[Records excerpted from a collection]
=-=-=-=-=

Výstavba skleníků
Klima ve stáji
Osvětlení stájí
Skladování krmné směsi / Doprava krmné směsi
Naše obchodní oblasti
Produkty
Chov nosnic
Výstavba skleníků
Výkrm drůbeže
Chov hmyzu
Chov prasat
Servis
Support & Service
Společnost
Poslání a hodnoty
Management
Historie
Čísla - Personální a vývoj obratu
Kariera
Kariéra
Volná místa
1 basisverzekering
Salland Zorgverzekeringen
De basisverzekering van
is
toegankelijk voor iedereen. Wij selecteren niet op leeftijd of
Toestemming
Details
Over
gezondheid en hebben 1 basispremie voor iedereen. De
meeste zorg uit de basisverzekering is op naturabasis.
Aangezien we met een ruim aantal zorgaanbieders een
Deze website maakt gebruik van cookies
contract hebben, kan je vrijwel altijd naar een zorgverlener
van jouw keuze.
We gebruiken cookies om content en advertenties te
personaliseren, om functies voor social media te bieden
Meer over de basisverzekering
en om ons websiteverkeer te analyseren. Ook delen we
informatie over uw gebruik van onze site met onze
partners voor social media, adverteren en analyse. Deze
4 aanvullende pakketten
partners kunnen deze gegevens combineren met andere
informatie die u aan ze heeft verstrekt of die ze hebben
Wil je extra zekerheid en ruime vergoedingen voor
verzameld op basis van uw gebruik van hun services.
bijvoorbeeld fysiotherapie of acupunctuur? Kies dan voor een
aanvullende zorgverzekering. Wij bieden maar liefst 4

=-=-=-=-=

#### ASSIGNMENT
The records need to be copied exactly, with no line left out.

#### ANSWER TO THIS EXERCISE
Výstavba skleníků
Klima ve stáji
Osvětlení stájí
Skladování krmné směsi / Doprava krmné směsi
Naše obchodní oblasti
Produkty
Chov nosnic
Výstavba skleníků
Výkrm drůbeže
Chov hmyzu
Chov prasat
Servis
Support & Service
Společnost
Poslání a hodnoty
Management
Historie
Čísla - Personální a vývoj obratu
Kariera
Kariéra
Volná místa
1 basisverzekering
Salland Zorgverzekeringen
De basisverzekering van
is
toegankelijk voor iedereen. Wij selecteren niet op leeftijd of
Toestemming
Details
Over
gezondheid en hebben 1 basispremie voor iedereen. De
meeste zorg uit de basisverzekering is op naturabasis.
Aangezien we met een ruim aantal zorgaanbieders een
Deze website maakt gebruik van cookies
contract hebben, kan je vrijwel altijd naar een zorgverlener
van jouw keuze.
We gebruiken cookies om content en advertenties te
personaliseren, om functies voor social media te bieden
Meer over de basisverzekering
en om ons websiteverkeer te analyseren. Ook delen we
informatie over uw gebruik van onze site met onze
partners voor social media, adverteren en analyse. Deze
4 aanvullende pakketten
partners kunnen deze gegevens combineren met andere
informatie die u aan ze heeft verstrekt of die ze hebben
Wil je extra zekerheid en ruime vergoedingen voor
verzameld op basis van uw gebruik van hun services.
bijvoorbeeld fysiotherapie of acupunctuur? Kies dan voor een
aanvullende zorgverzekering. Wij bieden maar liefst 4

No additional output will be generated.